I'm fairly new to NLP and I was reading a blog explaining the transformer model. I was quite confused about the input/output for the decoder block (attached below). I get that y_true is fed into the decoder during the training step to combine with the output of the encoder block. What I don't get is, if we already know y_true, why run this step to get the output probability? I just don't quite get the relationship between the bottom right "Output Embedding" and the top right "Output Probabilities". When we use the model, we wouldn't really have y_true, do we just use y_pred and feed them into the decoder instead? This might be a noob question. Thanks in advance.

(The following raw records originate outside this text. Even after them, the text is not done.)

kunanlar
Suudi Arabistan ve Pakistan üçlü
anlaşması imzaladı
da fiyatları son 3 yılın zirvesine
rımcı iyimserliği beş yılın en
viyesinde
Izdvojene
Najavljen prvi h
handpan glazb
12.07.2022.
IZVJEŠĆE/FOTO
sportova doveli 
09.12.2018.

I get that y_true is fed into the decoder during the training step to
combine with the output of the encoder block.
Well, yes and no.
The job of the decoder block is to predict the next word. The inputs to the decoder is the output of the encoder and the previous outputs of decoder block itself.
Lets take a translation example ... English to Spanish
We have 5 dogs -> Nosotras tenemos 5 perros
The encoder will encode the english sentence and produce a attention vector as output. At first step the decoder will be fed the attention vector and a <START> token. The decoder will (should) produce the first spanish word Nosotras. This is the Yt. In the next step the decoder will be fed again the attention vector as well as the <START> token and the previous output Yt-1 Nosotras. tenemos will be the output, and so on and so forth, till the decoder spits out a <END> token.
The decoder is thus an Autoregressive Model. It relies on its own output to generate the next sequence.
In addition to #Bhupen's answer it is worth highlighting differences to seq-to-seq models based on RNNs, for which this sequential processing is always necessary.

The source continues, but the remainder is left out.